Improve your voice application in 30 minutes!

So you’ve decided to build an application for Alexa or Google? Congratulations! A lot of people start by pouring through the technical documentation, tutorials, and sample code. I know I did when I wrote my first application for Alexa three years ago. It’s a tempting approach, especially for a technology enthusiast. But I want you to stop and take 30 minutes to improve the customer engagement of your voice application before you write a line of code. How? Test your language model with others.

When building a voice application, much of the heavy work of deriving the context from speech is done by the platform providers. Alexa and Google provide the sophisticated algorithms that do this speech conversion. But you still need to provide their platform with training phrases (utterances) and a blueprint of how those utterances map to different JSON requests (intents) for your code. Take the time to test these training phrases with human beings to make sure you’re nailing customer expectations.

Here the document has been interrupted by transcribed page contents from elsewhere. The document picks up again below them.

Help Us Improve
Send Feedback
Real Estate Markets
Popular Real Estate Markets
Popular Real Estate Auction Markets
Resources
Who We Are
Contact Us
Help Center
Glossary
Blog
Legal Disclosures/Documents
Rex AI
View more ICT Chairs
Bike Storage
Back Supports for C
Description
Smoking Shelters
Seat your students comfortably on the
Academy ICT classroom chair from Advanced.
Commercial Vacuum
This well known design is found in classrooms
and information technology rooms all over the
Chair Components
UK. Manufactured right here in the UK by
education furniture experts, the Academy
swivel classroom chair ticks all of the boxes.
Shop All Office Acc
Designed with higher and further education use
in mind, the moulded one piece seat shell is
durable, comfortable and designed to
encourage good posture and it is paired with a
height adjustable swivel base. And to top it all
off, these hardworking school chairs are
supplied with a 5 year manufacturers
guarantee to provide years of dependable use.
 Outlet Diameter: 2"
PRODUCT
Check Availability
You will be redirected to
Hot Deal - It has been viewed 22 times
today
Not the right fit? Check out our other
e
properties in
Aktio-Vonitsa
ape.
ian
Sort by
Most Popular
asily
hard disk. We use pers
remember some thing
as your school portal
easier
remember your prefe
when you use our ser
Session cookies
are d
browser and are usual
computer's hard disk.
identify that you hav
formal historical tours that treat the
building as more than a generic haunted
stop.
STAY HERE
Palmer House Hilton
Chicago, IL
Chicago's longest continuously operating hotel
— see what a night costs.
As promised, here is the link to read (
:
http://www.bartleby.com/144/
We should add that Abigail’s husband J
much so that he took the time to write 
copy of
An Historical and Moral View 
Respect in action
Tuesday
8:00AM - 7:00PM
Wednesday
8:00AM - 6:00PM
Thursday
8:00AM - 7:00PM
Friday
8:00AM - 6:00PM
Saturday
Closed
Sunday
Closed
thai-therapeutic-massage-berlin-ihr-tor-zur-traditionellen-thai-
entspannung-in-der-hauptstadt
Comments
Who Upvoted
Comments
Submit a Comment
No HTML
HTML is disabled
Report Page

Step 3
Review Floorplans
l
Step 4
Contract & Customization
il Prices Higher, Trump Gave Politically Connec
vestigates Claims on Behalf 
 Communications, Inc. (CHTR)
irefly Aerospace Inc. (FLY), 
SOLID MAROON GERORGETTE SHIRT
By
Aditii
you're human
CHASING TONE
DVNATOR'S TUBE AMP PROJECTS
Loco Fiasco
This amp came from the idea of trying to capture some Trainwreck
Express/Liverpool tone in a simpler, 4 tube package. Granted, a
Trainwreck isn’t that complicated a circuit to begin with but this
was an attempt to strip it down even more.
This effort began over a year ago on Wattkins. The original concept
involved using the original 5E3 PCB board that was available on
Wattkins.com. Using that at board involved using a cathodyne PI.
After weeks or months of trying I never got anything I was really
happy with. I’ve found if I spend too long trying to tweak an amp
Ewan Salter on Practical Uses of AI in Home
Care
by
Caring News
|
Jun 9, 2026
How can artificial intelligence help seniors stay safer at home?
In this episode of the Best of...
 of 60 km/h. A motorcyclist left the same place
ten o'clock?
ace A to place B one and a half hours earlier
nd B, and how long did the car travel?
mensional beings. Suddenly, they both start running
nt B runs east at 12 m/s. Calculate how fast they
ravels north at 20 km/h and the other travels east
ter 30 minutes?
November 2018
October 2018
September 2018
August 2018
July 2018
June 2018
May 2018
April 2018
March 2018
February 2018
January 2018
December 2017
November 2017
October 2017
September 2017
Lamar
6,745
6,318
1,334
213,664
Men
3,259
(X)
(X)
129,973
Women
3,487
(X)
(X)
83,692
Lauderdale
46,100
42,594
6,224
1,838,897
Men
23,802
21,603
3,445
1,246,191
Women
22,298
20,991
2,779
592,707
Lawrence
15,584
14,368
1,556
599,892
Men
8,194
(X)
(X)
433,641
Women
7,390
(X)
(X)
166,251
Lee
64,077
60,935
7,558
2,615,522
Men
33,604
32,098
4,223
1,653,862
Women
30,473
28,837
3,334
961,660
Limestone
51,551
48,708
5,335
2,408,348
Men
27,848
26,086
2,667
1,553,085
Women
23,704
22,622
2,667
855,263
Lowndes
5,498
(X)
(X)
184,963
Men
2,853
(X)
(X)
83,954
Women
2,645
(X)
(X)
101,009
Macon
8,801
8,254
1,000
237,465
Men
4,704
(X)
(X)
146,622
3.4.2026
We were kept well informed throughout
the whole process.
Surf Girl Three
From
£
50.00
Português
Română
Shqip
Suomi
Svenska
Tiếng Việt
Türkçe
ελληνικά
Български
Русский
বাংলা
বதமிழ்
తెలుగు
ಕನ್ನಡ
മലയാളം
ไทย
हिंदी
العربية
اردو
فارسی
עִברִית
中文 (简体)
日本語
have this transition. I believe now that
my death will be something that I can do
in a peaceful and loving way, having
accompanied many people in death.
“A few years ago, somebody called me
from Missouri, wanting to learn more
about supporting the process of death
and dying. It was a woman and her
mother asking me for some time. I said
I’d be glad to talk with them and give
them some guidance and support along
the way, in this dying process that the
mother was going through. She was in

Customer interaction with your Alexa skill

Let’s consider building a skill that lets a customer order a pizza. We’ll want to support a few different scenarios:

The customer should be able to tell us which pizza they want including both the size and the type of pizza (“a large pepperoni pizza”)
They will need to indicate if they are picking up the pizza or need delivery
They will need to confirm the order after hearing the total.

As the designer of this skill, my initial approach is a linear flow through these steps, with a language model somewhat like this:

OrderIntent (in response to the question "What would you like to order?")"I'd like a {Size} {Type} pizza""Can I get a {Size} {Type} pizza?""Let's go with a {Size} {Type} pizza""a {Size} {Type} pizza"Note that {Size} would be small, medium, or large; {Type} would be pepperoni, sausage, Hawaiian, etc. If either of these is not provided, we'll prompt the user to fill the slot ("What size pizza would you like?")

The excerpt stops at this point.